> **Instructions for the task**
Please state how many lines of the data contain "para". The number by itself is enough.

Saved entries
-.-.-

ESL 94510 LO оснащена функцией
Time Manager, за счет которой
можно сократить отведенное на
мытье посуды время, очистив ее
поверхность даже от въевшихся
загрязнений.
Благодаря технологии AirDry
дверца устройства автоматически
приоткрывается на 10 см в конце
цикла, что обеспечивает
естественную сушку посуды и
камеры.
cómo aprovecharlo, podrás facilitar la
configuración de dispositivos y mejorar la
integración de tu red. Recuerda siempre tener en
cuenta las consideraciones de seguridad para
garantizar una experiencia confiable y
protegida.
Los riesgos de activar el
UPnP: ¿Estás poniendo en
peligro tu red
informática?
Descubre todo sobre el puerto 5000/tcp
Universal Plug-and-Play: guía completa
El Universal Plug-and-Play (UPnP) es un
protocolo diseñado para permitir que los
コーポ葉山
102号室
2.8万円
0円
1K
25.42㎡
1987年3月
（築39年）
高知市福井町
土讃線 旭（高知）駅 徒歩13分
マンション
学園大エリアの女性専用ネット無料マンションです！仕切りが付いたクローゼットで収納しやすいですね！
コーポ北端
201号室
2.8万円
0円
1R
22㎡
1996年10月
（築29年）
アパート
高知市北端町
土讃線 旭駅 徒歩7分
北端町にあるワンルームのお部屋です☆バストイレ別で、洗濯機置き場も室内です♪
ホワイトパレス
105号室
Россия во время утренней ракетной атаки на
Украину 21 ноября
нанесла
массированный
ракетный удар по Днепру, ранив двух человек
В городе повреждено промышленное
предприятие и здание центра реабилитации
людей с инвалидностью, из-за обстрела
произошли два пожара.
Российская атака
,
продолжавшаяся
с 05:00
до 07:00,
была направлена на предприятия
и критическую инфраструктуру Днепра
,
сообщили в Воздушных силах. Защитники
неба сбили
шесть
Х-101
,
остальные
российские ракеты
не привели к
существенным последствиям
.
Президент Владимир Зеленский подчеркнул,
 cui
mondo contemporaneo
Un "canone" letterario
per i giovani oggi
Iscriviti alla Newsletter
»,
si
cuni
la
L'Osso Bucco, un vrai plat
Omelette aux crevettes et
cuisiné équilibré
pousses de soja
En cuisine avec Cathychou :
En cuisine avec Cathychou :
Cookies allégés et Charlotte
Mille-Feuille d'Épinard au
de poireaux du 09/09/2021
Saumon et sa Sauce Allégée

-.-.-

> **Answer area**
2